In addition, the path adjuster 22 adjusts the angle of the mirror according to the X-axis data and the Y-axis data of the two-dimensional shape converted by the controller 30 so that the laser generated by the laser generator 21 is transparent. It is possible to configure the first and second galvano mirrors (23, 24) to be irradiated to the object (10).

In particular, in the exemplary embodiment of the present invention, the first and second galvano mirrors 23 and 24 may include a rotation axis of the first galvano mirror 23 and a rotation axis of the second galvano mirror 24. It is positioned so as to be orthogonal to each other on the horizontal plane and the two-dimensional shape formed in (10). Accordingly, the angle of the first galvano mirror 23 is adjusted according to the Y-axis data of the slicing two-dimensional shape, and the second galvano mirror 24 is according to the X-axis data of the slicing two-dimensional shape. The angle is adjusted.
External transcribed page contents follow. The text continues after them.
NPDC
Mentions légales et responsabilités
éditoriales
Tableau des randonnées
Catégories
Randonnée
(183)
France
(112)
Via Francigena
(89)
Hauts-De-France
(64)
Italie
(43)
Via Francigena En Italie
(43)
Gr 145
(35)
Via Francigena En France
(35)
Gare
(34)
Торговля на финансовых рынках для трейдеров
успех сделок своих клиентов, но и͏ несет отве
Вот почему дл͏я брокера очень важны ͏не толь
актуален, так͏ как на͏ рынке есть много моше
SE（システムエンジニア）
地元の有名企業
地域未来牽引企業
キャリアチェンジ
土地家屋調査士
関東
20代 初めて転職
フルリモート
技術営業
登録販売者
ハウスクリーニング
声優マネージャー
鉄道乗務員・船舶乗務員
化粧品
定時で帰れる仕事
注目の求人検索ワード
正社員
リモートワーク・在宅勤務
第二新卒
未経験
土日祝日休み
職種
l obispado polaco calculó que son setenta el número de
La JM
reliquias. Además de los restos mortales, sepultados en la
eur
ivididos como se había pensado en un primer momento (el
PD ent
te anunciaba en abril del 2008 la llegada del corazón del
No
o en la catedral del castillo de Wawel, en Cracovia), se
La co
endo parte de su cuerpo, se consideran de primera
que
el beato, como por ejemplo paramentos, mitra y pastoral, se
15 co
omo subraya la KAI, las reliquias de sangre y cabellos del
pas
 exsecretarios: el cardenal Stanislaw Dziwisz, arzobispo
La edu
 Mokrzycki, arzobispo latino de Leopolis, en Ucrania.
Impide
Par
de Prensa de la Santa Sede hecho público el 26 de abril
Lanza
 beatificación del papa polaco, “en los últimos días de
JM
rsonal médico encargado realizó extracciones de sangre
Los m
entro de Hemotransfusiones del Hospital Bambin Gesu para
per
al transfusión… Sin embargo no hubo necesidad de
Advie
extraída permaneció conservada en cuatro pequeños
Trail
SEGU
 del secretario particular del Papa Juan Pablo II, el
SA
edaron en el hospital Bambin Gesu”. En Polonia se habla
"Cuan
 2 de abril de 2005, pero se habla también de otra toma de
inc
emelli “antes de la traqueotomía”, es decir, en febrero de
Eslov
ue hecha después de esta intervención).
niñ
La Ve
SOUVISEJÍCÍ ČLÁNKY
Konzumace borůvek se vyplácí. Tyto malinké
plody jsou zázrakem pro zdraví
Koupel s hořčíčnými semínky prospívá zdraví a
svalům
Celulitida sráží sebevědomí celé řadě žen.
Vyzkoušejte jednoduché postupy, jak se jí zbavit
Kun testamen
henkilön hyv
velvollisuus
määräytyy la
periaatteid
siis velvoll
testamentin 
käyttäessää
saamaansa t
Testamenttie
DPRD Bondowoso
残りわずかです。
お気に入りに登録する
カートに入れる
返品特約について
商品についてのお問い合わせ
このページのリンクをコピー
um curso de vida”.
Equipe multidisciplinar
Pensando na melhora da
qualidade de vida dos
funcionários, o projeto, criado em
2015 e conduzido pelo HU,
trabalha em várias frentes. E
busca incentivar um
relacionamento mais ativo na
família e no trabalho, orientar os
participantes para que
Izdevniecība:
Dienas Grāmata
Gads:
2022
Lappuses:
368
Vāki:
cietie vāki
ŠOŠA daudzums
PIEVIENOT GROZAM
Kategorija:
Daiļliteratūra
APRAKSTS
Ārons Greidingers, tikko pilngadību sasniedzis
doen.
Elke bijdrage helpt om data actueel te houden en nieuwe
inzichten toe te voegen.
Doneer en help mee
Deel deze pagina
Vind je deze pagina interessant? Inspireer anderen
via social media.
In addition, the driving unit 15 supports the transparent object 10 and moves up and down on the Z axis. After the laser irradiation unit 20 forms the first two-dimensional shape a1, the controller 30 The laser irradiation unit 20 may form the second two-dimensional shape a2 by moving downward along the Z axis perpendicular to the two-dimensional shape by the control of.

As the plurality of two-dimensional shapes a1 to an are continuously formed along the vertical direction through the above method, the three-dimensional shape A is ultimately formed inside the transparent object 10.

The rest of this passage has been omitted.